Medicinal cannabis refers to the use of the cannabis plant for therapeutic purposes, and it contains numerous bioactive molecules, most of which have not been fully characterized yet. Among the extensively studied cannabinoids present in cannabis are delta-9-tetrahydrocannabinol (THC) and cannabidiol (CBD).
THC is the primary compound responsible for the intoxicating effects of cannabis, achieved by its interaction with CB1 cannabinoid receptors. Despite its intoxicating properties at higher doses, clinical trials have generally shown that THC can effectively treat various conditions such as chronic pain, spasticity in multiple sclerosis, anorexia and cachexia, Tourette syndrome, and chemotherapy-induced nausea and vomiting. Ongoing trials are currently underway to further define THC’s therapeutic potential in these and other medical conditions.

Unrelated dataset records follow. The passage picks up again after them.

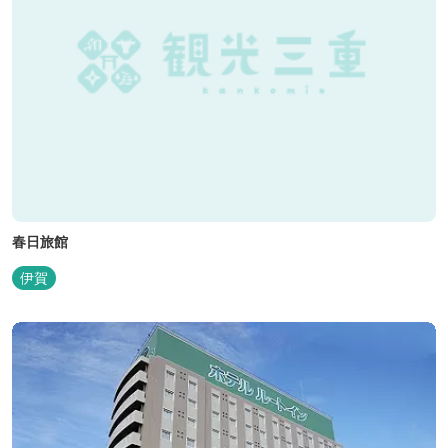
春日旅館
伊賀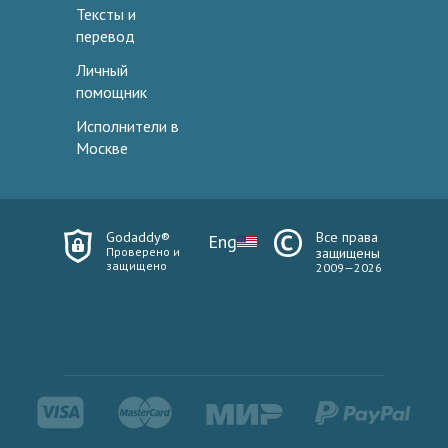
Тексты и
перевод
Личный
помощник
Исполнители в
Москве
Godaddy®
Все права
Eng
Проверено и
защищены
защищено
2009—2026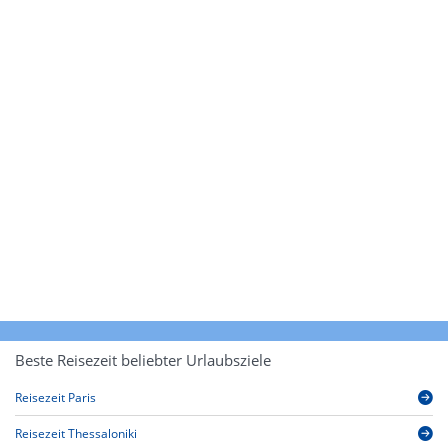
Beste Reisezeit beliebter Urlaubsziele
Reisezeit Paris
Reisezeit Thessaloniki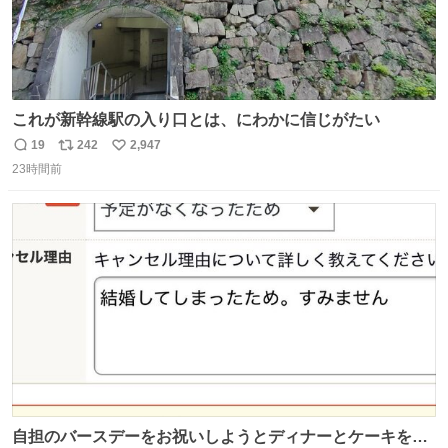
これが新幹線駅の入り口とは、にわかに信じがたい
19
242
2,947
返
リ
い
23時間前
信
ポ
い
数
ス
ね
ト
数
数
自担のバースデーをお祝いしようとディナーとケーキを予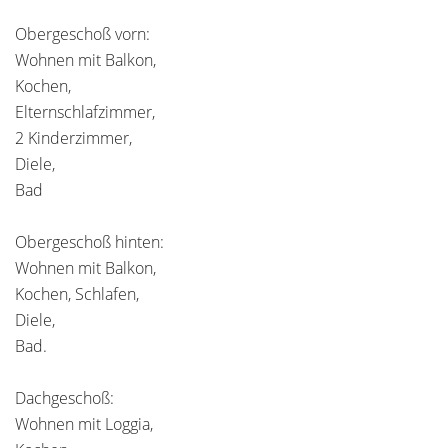
Obergeschoß vorn:
Wohnen mit Balkon,
Kochen,
Elternschlafzimmer,
2 Kinderzimmer,
Diele,
Bad
Obergeschoß hinten:
Wohnen mit Balkon,
Kochen, Schlafen,
Diele,
Bad.
Dachgeschoß:
Wohnen mit Loggia,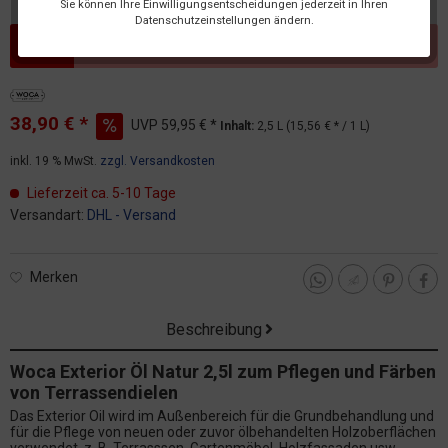
Sie können Ihre Einwilligungsentscheidungen jederzeit in Ihren
Datenschutzeinstellungen ändern.
Dieser Artikel steht derzeit nicht zur Verfügung!
38,90 € *
UVP
59,95 € *
Inhalt:
2,5 L (15,56 € * / 1 L)
inkl. 19 % MwSt.
zzgl. Versandkosten
Lieferzeit ca. 5-10 Tage
Versandart:
DHL - Versand
Merken
Beschreibung
Woca Exterior Öl Natur 2,5l zum Pflegen und Färben
von Terrassendielen
Das Exterior Oil wird im Außenbereich für die Grundbehandlung und
für die Pflege von neuen oder zuvor ölbehandelten Holzoberflächen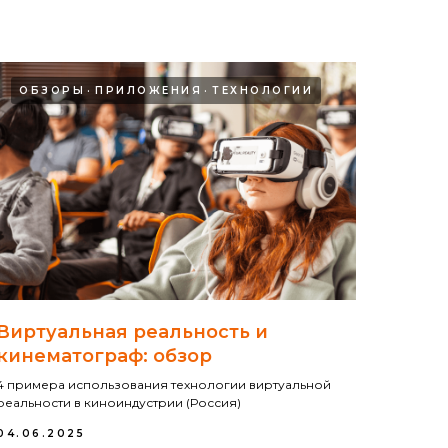
ОБЗОРЫ
ПРИЛОЖЕНИЯ
ТЕХНОЛОГИИ
Виртуальная реальность и
кинематограф: обзор
4 примера использования технологии виртуальной
реальности в киноиндустрии (Россия)
04.06.2025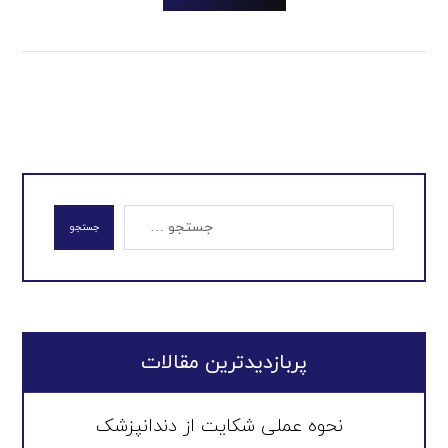
جستجو
پربازدیدترین مقالات
نحوه عملی شکایت از دندانپزشک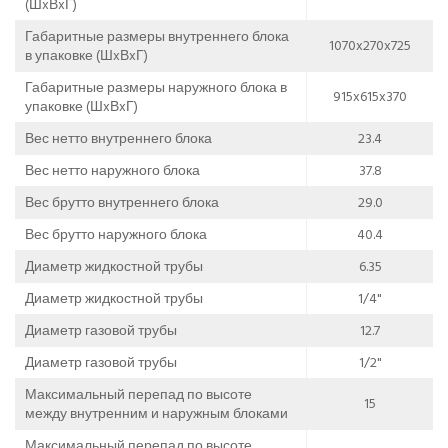
(ШxВxГ)
Габаритные размеры внутреннего блока
1070x270x725
в упаковке (ШxВxГ)
Габаритные размеры наружного блока в
915x615x370
упаковке (ШxВxГ)
Вес нетто внутреннего блока
23.4
Вес нетто наружного блока
37.8
Вес брутто внутреннего блока
29.0
Вес брутто наружного блока
40.4
Диаметр жидкостной трубы
6.35
Диаметр жидкостной трубы
1/4"
Диаметр газовой трубы
12.7
Диаметр газовой трубы
1/2"
Максимальный перепад по высоте
15
между внутренним и наружным блоками
Максимальный перепад по высоте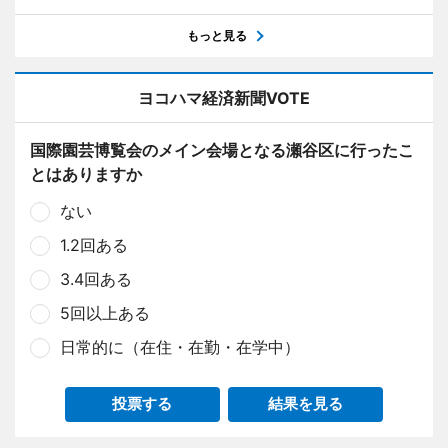
もっと見る
ヨコハマ経済新聞VOTE
国際園芸博覧会のメイン会場となる瀬谷区に行ったこ
とはありますか
ない
1.2回ある
3.4回ある
5回以上ある
日常的に（在住・在勤・在学中）
投票する
結果を見る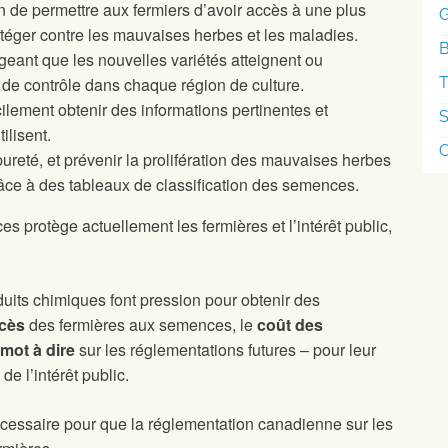
 de permettre aux fermiers d’avoir accès à une plus
téger contre les mauvaises herbes et les maladies.
B
geant que les nouvelles variétés atteignent ou
de contrôle dans chaque région de culture.
cilement obtenir des informations pertinentes et
S
ilisent.
ureté, et prévenir la prolifération des mauvaises herbes
râce à des tableaux de classification des semences.
 protège actuellement les fermières et l’intérêt public,
uits chimiques font pression pour obtenir des
cès
des fermières aux semences, le
coût des
 mot à dire
sur les réglementations futures – pour leur
de l’intérêt public.
écessaire pour que la réglementation canadienne sur les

On the other hand, CBD exhibits a broad range of pharmacological actions without causing intoxication. Early evidence indicates that CBD may have therapeutic benefits at relatively high doses (300–1500 mg) for conditions such as epilepsy, anxiety, and psychosis. Numerous clinical trials are also ongoing to explore its potential use in treating neuropathic pain, drug and alcohol dependence, and neurodegenerative disorders. In some countries, CBD is readily available in over-the-counter nutraceutical products marketed as ‘wellness’ supplements, containing low doses (e.g., 5–25 mg) with limited current evidence of health benefits. However, over-the-counter access to CBD in Australia is not yet available, though the Therapeutic Goods Administration (TGA Australia) is considering simplifying access to CBD products.